* [WHAT IS EXPECTED]:
Work out how many lines in the data below contain the string "mort", and reply with that figure alone.

### MATERIAL PROVIDED ###

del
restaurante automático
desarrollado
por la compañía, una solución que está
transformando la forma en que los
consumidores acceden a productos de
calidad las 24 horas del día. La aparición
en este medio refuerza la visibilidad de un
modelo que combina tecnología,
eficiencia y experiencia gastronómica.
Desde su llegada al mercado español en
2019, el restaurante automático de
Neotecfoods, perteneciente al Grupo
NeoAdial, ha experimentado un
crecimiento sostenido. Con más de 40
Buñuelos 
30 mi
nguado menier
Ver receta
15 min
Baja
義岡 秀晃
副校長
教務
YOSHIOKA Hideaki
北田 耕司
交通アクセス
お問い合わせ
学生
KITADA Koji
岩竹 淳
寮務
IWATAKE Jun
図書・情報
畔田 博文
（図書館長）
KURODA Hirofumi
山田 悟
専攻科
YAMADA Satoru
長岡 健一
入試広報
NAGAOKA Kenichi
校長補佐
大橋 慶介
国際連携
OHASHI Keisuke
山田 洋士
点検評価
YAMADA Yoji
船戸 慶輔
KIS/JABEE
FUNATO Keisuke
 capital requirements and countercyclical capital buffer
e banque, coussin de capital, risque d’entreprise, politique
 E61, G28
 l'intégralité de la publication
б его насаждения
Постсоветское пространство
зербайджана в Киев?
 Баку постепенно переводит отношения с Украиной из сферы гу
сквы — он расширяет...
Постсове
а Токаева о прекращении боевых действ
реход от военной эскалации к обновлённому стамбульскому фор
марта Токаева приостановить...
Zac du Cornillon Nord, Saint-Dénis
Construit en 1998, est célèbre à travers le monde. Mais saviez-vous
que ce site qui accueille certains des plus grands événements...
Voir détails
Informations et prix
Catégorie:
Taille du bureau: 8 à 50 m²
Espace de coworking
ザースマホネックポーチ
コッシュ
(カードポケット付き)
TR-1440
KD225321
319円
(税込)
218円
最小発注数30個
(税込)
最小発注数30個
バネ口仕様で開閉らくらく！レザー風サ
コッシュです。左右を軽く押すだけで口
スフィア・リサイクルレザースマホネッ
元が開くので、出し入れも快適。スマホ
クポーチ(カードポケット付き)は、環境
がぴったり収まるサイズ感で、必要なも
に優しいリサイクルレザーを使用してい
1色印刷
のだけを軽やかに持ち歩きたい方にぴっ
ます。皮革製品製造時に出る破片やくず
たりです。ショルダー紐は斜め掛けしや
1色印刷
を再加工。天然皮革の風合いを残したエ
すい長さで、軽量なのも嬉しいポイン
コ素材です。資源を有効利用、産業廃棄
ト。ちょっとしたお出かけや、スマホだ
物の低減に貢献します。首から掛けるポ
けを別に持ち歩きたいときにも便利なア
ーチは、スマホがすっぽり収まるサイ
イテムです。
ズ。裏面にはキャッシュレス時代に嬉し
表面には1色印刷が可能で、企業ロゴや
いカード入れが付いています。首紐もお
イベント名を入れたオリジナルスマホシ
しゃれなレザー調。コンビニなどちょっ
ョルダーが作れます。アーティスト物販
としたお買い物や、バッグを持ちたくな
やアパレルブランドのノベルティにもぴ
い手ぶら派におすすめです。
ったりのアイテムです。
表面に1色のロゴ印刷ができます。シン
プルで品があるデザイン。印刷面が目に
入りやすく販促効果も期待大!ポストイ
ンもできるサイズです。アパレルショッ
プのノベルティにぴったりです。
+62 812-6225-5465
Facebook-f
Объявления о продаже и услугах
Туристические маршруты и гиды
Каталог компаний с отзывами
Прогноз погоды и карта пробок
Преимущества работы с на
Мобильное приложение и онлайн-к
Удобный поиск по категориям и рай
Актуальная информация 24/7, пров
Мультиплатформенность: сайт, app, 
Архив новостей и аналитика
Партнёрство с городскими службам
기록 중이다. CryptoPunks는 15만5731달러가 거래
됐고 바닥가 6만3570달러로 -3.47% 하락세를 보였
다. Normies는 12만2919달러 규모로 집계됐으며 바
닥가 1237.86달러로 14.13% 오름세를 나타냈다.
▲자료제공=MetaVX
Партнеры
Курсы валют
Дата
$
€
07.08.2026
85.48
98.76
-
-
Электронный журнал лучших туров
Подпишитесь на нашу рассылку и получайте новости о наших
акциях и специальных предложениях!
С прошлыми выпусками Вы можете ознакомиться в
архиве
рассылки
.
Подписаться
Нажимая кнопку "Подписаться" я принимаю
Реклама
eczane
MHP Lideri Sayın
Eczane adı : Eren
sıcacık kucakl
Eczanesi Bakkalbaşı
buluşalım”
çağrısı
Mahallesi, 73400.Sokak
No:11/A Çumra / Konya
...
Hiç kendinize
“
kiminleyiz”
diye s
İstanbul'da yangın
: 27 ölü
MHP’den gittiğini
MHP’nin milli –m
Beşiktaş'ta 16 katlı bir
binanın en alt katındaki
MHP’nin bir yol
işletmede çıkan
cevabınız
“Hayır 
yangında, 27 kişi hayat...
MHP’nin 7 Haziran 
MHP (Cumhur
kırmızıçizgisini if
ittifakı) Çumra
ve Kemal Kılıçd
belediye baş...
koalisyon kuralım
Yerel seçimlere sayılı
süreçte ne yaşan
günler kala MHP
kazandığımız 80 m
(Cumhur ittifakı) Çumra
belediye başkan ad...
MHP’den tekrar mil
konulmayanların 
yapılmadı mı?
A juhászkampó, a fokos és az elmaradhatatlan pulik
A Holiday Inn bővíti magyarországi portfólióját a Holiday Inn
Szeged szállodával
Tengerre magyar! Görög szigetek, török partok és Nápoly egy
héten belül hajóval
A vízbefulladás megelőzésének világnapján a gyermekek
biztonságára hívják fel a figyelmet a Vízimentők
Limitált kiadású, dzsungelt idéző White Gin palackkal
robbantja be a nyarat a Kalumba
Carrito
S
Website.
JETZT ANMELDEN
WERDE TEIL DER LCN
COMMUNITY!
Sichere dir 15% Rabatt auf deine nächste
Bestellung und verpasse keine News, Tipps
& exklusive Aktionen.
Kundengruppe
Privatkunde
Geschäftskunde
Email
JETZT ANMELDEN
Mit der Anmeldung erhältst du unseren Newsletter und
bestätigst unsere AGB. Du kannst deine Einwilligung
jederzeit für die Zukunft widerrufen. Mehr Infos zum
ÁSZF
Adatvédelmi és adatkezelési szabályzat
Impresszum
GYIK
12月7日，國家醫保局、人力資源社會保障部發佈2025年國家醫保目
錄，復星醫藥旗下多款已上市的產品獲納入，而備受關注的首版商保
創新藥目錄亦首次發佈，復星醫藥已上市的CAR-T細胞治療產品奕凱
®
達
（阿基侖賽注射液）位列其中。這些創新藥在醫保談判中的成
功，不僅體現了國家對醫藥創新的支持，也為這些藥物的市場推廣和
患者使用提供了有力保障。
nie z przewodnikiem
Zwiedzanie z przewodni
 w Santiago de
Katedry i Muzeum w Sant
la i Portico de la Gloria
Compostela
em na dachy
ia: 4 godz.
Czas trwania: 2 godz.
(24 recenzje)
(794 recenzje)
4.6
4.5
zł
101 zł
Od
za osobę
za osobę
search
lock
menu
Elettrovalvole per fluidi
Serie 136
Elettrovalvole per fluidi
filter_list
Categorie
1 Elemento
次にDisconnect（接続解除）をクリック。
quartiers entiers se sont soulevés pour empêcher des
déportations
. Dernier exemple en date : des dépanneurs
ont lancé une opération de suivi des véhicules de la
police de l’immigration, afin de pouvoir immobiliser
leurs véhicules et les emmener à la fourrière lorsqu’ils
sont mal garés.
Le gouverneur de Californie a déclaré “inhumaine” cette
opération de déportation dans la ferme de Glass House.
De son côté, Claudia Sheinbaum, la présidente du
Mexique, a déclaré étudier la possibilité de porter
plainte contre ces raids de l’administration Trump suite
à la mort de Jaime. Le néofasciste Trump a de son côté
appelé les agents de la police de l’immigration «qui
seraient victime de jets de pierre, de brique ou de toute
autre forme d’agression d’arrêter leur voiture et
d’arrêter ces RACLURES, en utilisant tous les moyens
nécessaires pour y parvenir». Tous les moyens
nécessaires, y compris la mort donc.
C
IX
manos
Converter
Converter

###

* [YOUR SOLUTION]:
2